Attempting to cut Iran’s exports would be far more risky. While Saudi Arabia could raise its own production to cover the losses, not just switch cargoes from Asia to Europe, that increase in output would cut spare capacity in the oil market and, other things being equal, push prices higher.
In a sign of how muddled policy has become, the Financial Times has one European diplomat warning, “The worry that we have is that the U.S. and Russia will try to compensate for the tough stance of the Europeans by offering Iran some carrots to come back to the negotiations.”
The briefing war has resulted in a long list of partially contradictory views about how sanctions will work and their likely effects. It is one reason why official diplomatic briefings on an anonymous basis are so unsatisfactory for traders and analysts -- however convenient they may be for foreign ministries.
But in the meantime all the hawkish rhetoric about military action and sanctions has had no discernable impact on oil futures markets. Why?
One possible explanation is that enhanced geopolitical risk is offsetting a deteriorating economic outlook and keeping prices steady at a time when they would otherwise have fallen sharply on growing fears about an economic slowdown.
A second is that the market thinks any sanctions will be exquisitely tailored to leave European and global oil supplies unchanged.
A third is that the market simply does not believe all the warlike and sanctions rhetoric. Geopolitical risk has appeared to escalate many times before over the last five years, only to dissipate.

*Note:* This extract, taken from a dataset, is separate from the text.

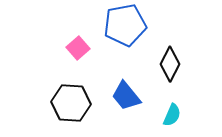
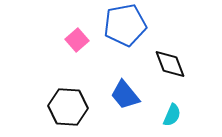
pink square: moved 1 px left, 8 px up
black diamond: rotated 48 degrees counterclockwise
blue trapezoid: moved 1 px left, 1 px up
black hexagon: moved 3 px left, 4 px down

It is impossible to price geopolitical risk on Iran accurately. The number of real decision-makers is very small; access to information tightly controlled; and the significant decision-makers may not even have decided what they will do in various scenarios yet. (Senior policymakers generally prefer to keep options open until the last minute).
The market may simply be discounting incalculable risks about military action and sanctions, waiting to see how events turn out, to focus on the things it can price effectively.